:: Task requirements ::
Each entry must be given again exactly as it appears, with images excluded.

:: Dataset ::
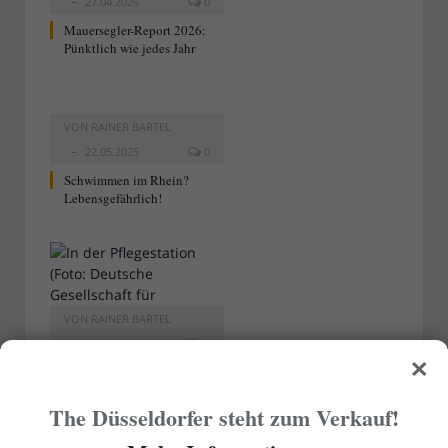
27.04.2026
0
Mauersegler-Report 2026:
Pünktlich wie jedes Jahr
VON
RAINER BARTEL
22.05.2025
0
Schwimmen im Rhein?
Lebensgefährlich!
VON
RAINER BARTEL
27.04.2025
0
×
Mauersegler-Report 2025:
Pünktlich wie jedes Jahr
The Düsseldorfer steht zum Verkauf!
Kommentare sind gesperrt.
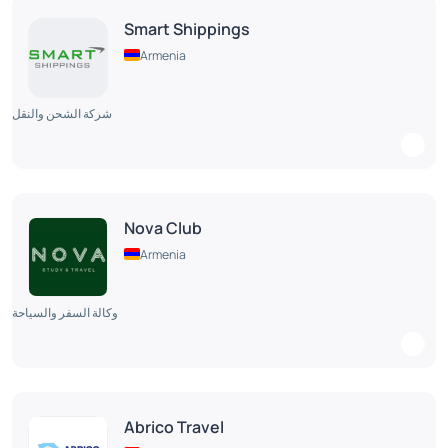
Smart Shippings
Armenia
شركة الشحن والنقل
Nova Club
Armenia
وكالة السفر والسياحة
Abrico Travel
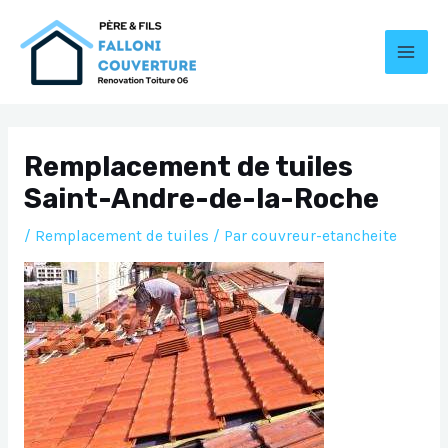
Aller
au
contenu
MAI
MEN
Remplacement de tuiles
Saint-Andre-de-la-Roche
/
Remplacement de tuiles
/ Par
couvreur-etancheite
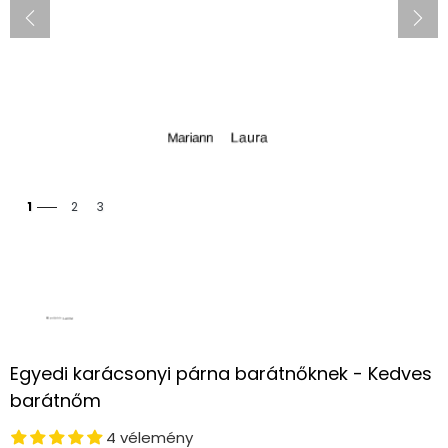
1
2
3
Egyedi karácsonyi párna barátnőknek - Kedves
barátnőm
4 vélemény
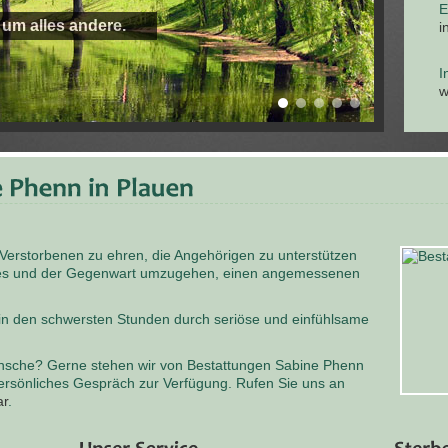
E
 um alles andere.
i
I
w
 Verstorbenen zu ehren, die Angehörigen zu unterstützen
odes und der Gegenwart umzugehen, einen angemessenen
 in den schwersten Stunden durch seriöse und einfühlsame
nsche? Gerne stehen wir von Bestattungen Sabine Phenn
persönliches Gespräch zur Verfügung. Rufen Sie uns an
ar
.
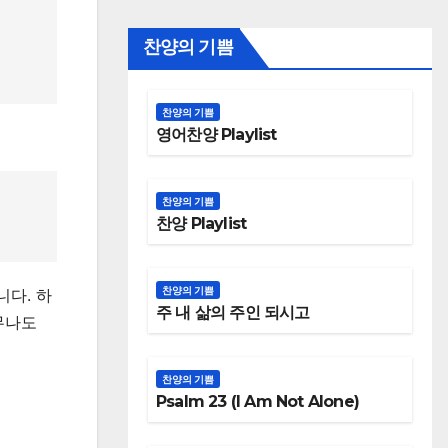
찬양의 기쁨
찬양의 기쁨
영어찬양 Playlist
찬양의 기쁨
찬양 Playlist
찬양의 기쁨
니다. 하
주 내 삶의 주인 되시고
무나도
찬양의 기쁨
Psalm 23 (I Am Not Alone)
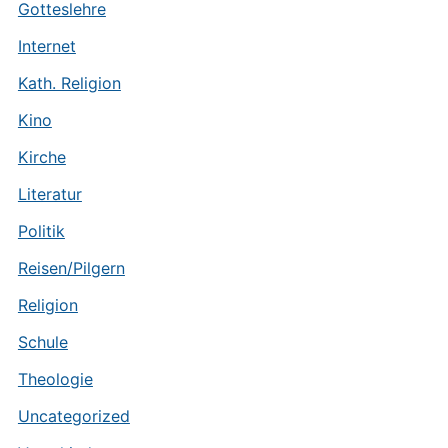
Gotteslehre
Internet
Kath. Religion
Kino
Kirche
Literatur
Politik
Reisen/Pilgern
Religion
Schule
Theologie
Uncategorized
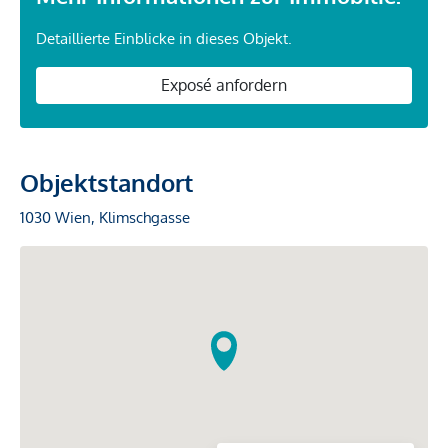
Detaillierte Einblicke in dieses Objekt.
Exposé anfordern
Objektstandort
1030 Wien, Klimschgasse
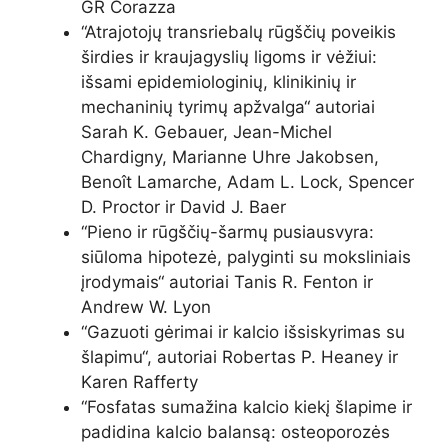
GR Corazza
“
Atrajotojų transriebalų rūgščių poveikis
širdies ir kraujagyslių ligoms ir vėžiui:
išsami epidemiologinių, klinikinių ir
mechaninių tyrimų apžvalga
“ autoriai
Sarah K. Gebauer, Jean-Michel
Chardigny, Marianne Uhre Jakobsen,
Benoît Lamarche, Adam L. Lock, Spencer
D. Proctor ir David J. Baer
“
Pieno ir rūgščių-šarmų pusiausvyra:
siūloma hipotezė, palyginti su moksliniais
įrodymais
“ autoriai Tanis R. Fenton ir
Andrew W. Lyon
“
Gazuoti gėrimai ir kalcio išsiskyrimas su
šlapimu
“, autoriai Robertas P. Heaney ir
Karen Rafferty
“
Fosfatas sumažina kalcio kiekį šlapime ir
padidina kalcio balansą: osteoporozės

:: Response for this exercise ::
27.04.2026
0
Mauersegler-Report 2026:
Pünktlich wie jedes Jahr
VON
RAINER BARTEL
22.05.2025
0
Schwimmen im Rhein?
Lebensgefährlich!
VON
RAINER BARTEL
27.04.2025
0
×
Mauersegler-Report 2025:
Pünktlich wie jedes Jahr
The Düsseldorfer steht zum Verkauf!
Kommentare sind gesperrt.
Smart Shippings
Armenia
شركة الشحن والنقل
Nova Club
Armenia
وكالة السفر والسياحة
Abrico Travel
Aller
au
contenu
MAI
MEN
Remplacement de tuiles
Saint-Andre-de-la-Roche
/
Remplacement de tuiles
/ Par
couvreur-etancheite
1
2
3
Egyedi karácsonyi párna barátnőknek - Kedves
barátnőm
4 vélemény
E
 um alles andere.
i
I
w
 Verstorbenen zu ehren, die Angehörigen zu unterstützen
odes und der Gegenwart umzugehen, einen angemessenen
 in den schwersten Stunden durch seriöse und einfühlsame
nsche? Gerne stehen wir von Bestattungen Sabine Phenn
persönliches Gespräch zur Verfügung. Rufen Sie uns an
ar
.
찬양의 기쁨
찬양의 기쁨
영어찬양 Playlist
찬양의 기쁨
찬양 Playlist
찬양의 기쁨
니다. 하
주 내 삶의 주인 되시고
무나도
찬양의 기쁨
Psalm 23 (I Am Not Alone)
Gotteslehre
Internet
Kath. Religion
Kino
Kirche
Literatur
Politik
Reisen/Pilgern
Religion
Schule
Theologie
Uncategorized
Detaillierte Einblicke in dieses Objekt.
Exposé anfordern
Objektstandort
1030 Wien, Klimschgasse
GR Corazza
“
Atrajotojų transriebalų rūgščių poveikis
širdies ir kraujagyslių ligoms ir vėžiui:
išsami epidemiologinių, klinikinių ir
mechaninių tyrimų apžvalga
“ autoriai
Sarah K. Gebauer, Jean-Michel
Chardigny, Marianne Uhre Jakobsen,
Benoît Lamarche, Adam L. Lock, Spencer
D. Proctor ir David J. Baer
“
Pieno ir rūgščių-šarmų pusiausvyra:
siūloma hipotezė, palyginti su moksliniais
įrodymais
“ autoriai Tanis R. Fenton ir
Andrew W. Lyon
“
Gazuoti gėrimai ir kalcio išsiskyrimas su
šlapimu
“, autoriai Robertas P. Heaney ir
Karen Rafferty
“
Fosfatas sumažina kalcio kiekį šlapime ir
padidina kalcio balansą: osteoporozės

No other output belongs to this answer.